--- START ---

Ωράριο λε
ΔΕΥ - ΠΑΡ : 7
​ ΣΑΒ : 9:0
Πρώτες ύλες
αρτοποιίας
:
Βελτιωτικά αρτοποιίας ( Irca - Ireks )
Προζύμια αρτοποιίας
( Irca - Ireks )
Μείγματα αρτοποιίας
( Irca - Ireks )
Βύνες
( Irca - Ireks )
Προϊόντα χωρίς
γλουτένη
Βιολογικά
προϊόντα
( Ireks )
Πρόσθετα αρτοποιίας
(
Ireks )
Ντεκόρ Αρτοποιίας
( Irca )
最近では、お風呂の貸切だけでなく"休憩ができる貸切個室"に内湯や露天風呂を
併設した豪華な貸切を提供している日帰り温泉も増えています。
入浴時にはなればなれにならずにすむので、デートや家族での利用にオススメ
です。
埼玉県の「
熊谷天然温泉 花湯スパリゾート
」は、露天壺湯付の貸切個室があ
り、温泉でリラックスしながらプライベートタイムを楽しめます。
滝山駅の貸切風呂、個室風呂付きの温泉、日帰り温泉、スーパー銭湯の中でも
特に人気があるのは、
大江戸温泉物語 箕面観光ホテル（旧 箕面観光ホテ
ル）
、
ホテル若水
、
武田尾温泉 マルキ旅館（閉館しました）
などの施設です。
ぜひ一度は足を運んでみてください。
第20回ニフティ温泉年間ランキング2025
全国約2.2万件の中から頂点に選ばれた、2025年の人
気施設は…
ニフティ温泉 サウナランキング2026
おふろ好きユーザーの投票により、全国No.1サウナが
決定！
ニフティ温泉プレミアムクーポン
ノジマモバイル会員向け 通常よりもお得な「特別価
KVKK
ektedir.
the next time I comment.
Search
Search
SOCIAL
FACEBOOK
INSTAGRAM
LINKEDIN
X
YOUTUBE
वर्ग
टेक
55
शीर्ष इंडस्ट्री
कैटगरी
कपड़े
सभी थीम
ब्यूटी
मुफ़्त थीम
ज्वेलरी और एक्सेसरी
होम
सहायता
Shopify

--- END ---
--- START ---

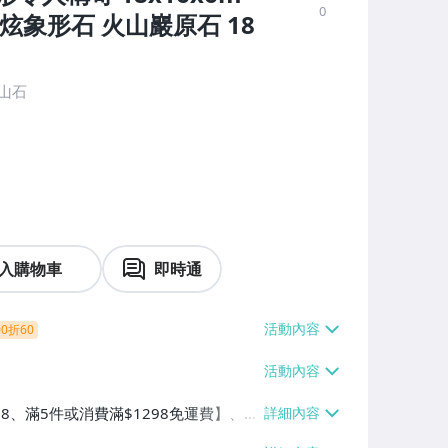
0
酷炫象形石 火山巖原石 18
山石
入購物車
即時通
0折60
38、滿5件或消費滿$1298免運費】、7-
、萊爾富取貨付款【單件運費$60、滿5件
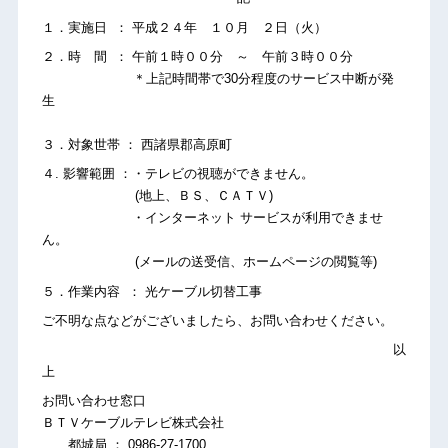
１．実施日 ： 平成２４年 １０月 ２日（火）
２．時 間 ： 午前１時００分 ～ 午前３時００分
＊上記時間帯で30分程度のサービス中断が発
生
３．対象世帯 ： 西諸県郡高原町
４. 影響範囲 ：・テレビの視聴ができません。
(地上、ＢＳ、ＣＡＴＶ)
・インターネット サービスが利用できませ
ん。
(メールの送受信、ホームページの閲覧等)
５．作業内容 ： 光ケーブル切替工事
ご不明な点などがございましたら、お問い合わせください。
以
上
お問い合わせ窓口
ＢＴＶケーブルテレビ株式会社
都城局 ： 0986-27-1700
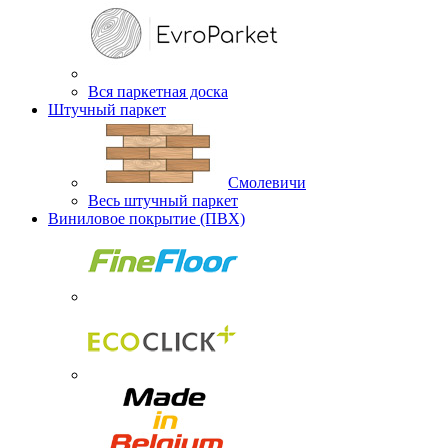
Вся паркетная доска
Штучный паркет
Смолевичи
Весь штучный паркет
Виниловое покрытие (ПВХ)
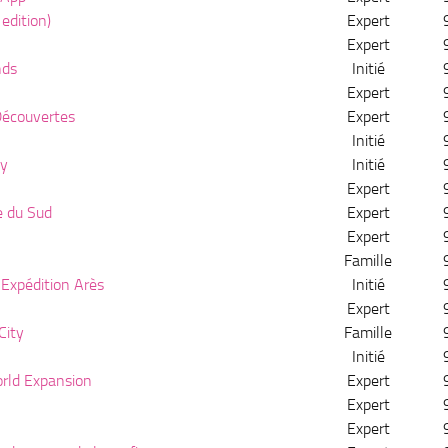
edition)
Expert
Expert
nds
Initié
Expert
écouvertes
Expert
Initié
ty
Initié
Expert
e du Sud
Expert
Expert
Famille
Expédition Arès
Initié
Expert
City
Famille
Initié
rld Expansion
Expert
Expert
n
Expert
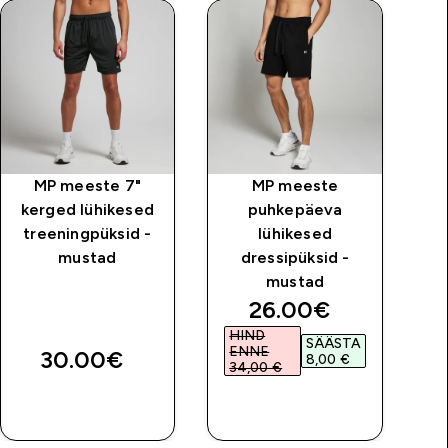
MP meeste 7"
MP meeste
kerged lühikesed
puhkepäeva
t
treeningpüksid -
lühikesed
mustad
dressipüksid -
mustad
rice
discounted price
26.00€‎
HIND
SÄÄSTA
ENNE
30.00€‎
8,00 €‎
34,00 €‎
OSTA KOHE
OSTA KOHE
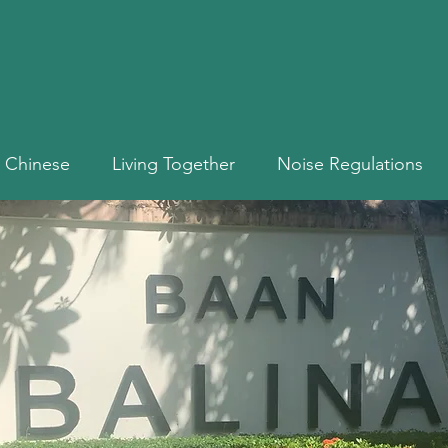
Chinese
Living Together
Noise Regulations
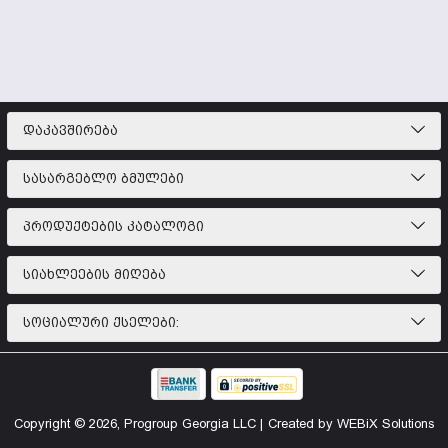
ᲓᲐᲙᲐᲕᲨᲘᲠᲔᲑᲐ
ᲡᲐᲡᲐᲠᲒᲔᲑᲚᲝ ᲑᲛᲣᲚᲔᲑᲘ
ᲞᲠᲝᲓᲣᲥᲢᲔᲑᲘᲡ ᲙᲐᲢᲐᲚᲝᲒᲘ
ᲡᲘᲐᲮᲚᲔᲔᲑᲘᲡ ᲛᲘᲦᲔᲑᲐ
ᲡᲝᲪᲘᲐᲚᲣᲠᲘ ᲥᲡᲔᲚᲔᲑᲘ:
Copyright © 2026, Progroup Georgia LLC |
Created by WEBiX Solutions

--- END ---
--- START ---

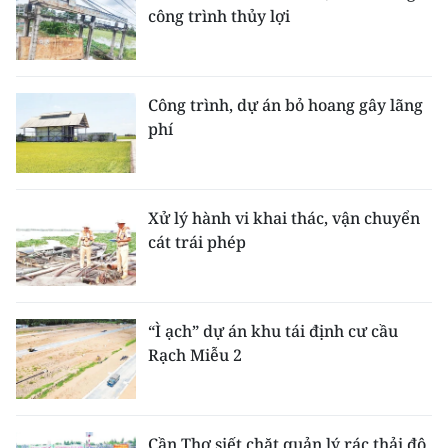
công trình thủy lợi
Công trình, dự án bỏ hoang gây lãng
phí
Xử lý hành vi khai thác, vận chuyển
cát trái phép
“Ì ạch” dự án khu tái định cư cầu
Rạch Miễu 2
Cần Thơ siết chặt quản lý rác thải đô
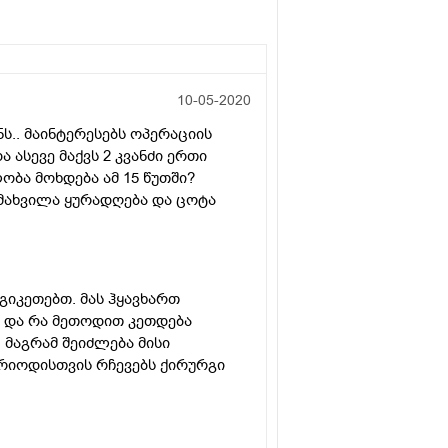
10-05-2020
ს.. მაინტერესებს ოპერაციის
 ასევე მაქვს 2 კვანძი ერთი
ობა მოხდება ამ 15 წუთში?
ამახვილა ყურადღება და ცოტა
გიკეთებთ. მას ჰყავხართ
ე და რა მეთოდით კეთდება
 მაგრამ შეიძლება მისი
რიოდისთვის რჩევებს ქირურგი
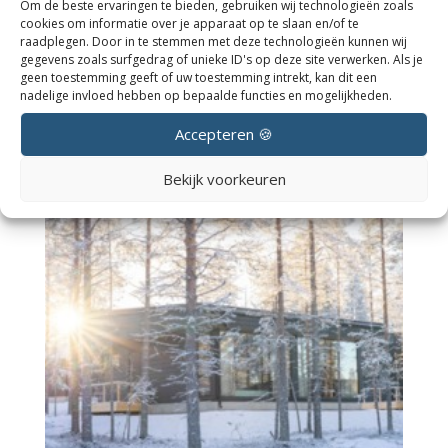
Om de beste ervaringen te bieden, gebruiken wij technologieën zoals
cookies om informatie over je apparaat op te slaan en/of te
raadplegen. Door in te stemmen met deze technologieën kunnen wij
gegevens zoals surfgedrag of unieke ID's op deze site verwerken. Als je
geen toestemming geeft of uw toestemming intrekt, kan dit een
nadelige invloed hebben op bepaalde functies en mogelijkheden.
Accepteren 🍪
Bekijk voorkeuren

--- END ---

#### [About this task]
From the records above, reproduce exactly the lines from the one with "gegevens zoals surfgedrag" to the one with "Bekijk voorkeuren", both included, and no others.

#### [Task output]
gegevens zoals surfgedrag of unieke ID's op deze site verwerken. Als je
geen toestemming geeft of uw toestemming intrekt, kan dit een
nadelige invloed hebben op bepaalde functies en mogelijkheden.
Accepteren 🍪
Bekijk voorkeuren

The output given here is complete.